Archive S3 files and save them back in S3 in a stream

Learn how to stream files from S3, create a streamed archive or the streamed files and upload to S3 in one go

June 1, 2023

By Calson Chiatiah

Oftentimes, we want to create an archive from S3 files and save this archive in S3. Consider a scenario where you have several S3 files which you often serve to your users as a zip and this zip is usually several gigabytes in size. If you need to serve this zip quite often to several users then it will quickly become inefficient to do the zipping on the fly when a user needs it.
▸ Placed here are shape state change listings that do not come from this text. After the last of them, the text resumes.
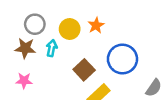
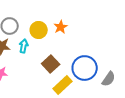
blue circle: (122, 59) -> (85, 68), moved

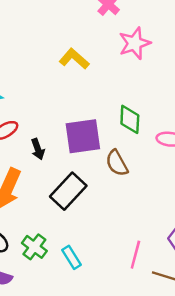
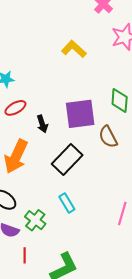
green cross: (34, 247) -> (35, 220), moved
cyan rectangle: (71, 257) -> (67, 203), moved

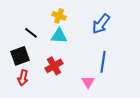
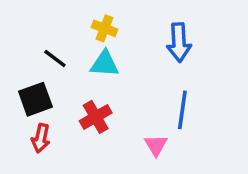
blue arrow: (101, 24) -> (179, 43), turned -40

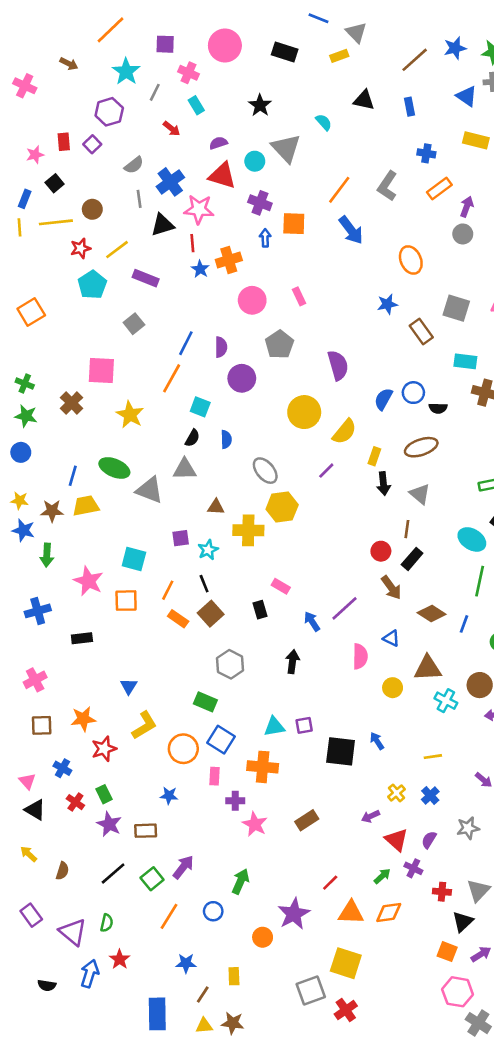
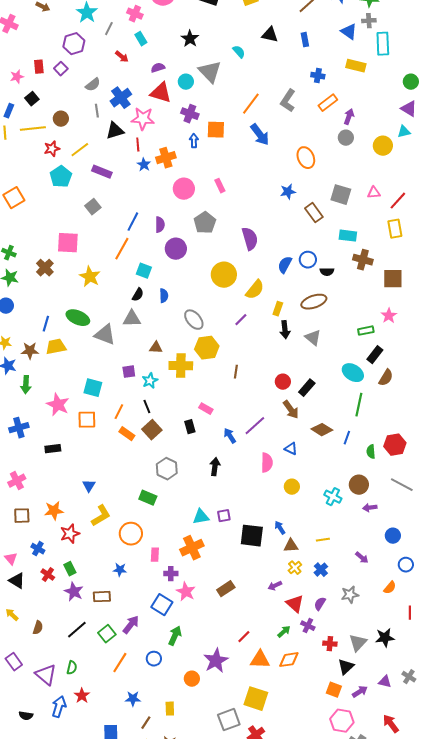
brown line: (407, 529) -> (236, 372), moved
brown triangle: (428, 668) -> (291, 546), moved, size x0.7
blue square: (221, 740) -> (162, 605), moved
orange cross: (263, 767) -> (192, 548), turned -30

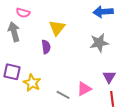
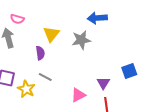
gray star: (99, 43) -> (81, 40), moved
gray line: (63, 95) -> (45, 77), moved

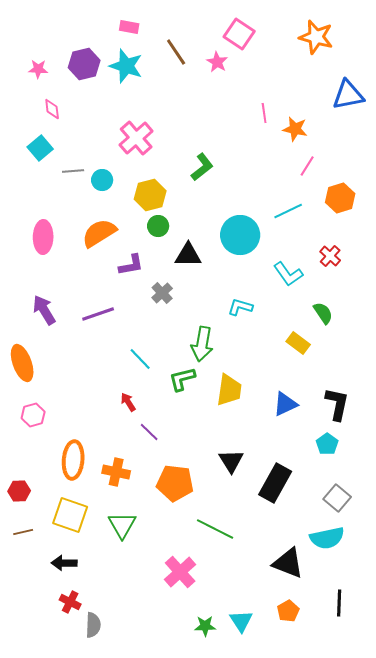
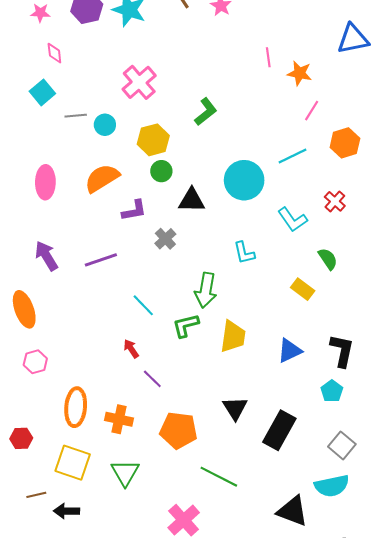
cyan L-shape: (240, 307) -> (244, 253), turned -120
brown line: (23, 532) -> (36, 495), moved

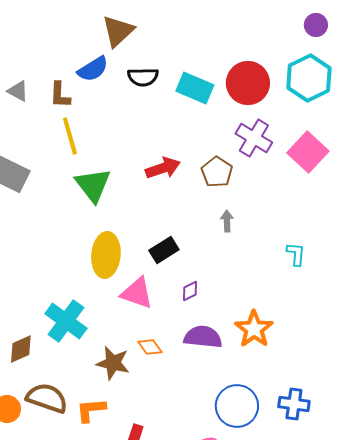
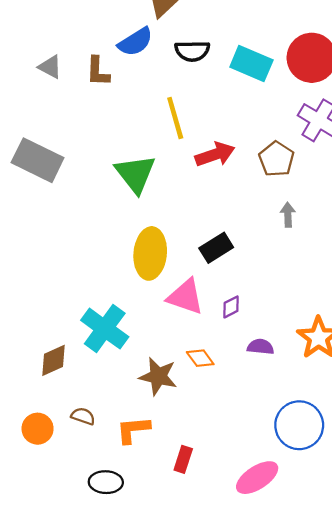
yellow line: (70, 136) -> (175, 118), moved
purple diamond: (190, 291) -> (231, 307), moved
purple semicircle: (203, 337) -> (261, 347), size x0.6
brown semicircle: (47, 398) -> (83, 416), size x0.5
Instead, a more convenient approach could be to zip the files beforehand. You could probably zip them during the first request to the zip and during subsequent requests you could just serve a Presigned Get URL for the zip. Though this could greatly reduce download time for your users, it consumes your S3 storage and duplicates data. You could consider deleting the S3 files after you archived them or set up other mechanisms to mitigate the situation depending on your needs and requirements. This tutorial will guide you on how to zip several S3 files in an S3 bucket and save the zip back in S3 in one go using streams.
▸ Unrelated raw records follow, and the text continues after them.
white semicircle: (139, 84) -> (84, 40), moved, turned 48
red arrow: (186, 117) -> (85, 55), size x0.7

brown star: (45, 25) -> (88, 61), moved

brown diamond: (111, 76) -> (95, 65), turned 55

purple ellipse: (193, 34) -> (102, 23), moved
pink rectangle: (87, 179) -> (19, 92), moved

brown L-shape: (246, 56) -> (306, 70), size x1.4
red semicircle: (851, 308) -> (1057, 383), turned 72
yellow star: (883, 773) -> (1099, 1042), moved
This tutorial assumes you are familiar with creating buckets in S3. We will use the S3 v3 SDK client. We also do not explain the details of every S3 command used except in cases where necessary for the sake of comprehension of the tutorial. Even if you have not used S3 to read files before, it should be fairly easy to follow through. You can read more about the S3 SDK client here.

Installing the necessary packages

For this tutorial, we would need to install S3 v3 Client and archiver packages. Archiver is a streaming interface for archive generation. We used PNPM here for installing the packages. Any other node package manager should work fine.

pnpm add @aws-sdk/client-s3
pnpm add @aws-sdk/lib-storage
pnpm add archiver
# types for archiver because we are using TypeScript
pnpm add -D @types/archiver

Implementation

It is worth noting that in this tutorial we do not download the entire file and then archive it before uploading the archive to S3. Instead, a decent approach is to stream the files from S3, generate an archive from the stream, and continuously push this archived stream back to S3 until we are done in one go. The GetObjectCommand of @aws-sdk/client-s3 is used to read the streams, archiver is used to create an archived stream, and Upload of @aws-sdk/lib-storage uploads the archived stream to S3. In this tutorial, the format of the produced archive is a zip. We could use any other format supported by archiver.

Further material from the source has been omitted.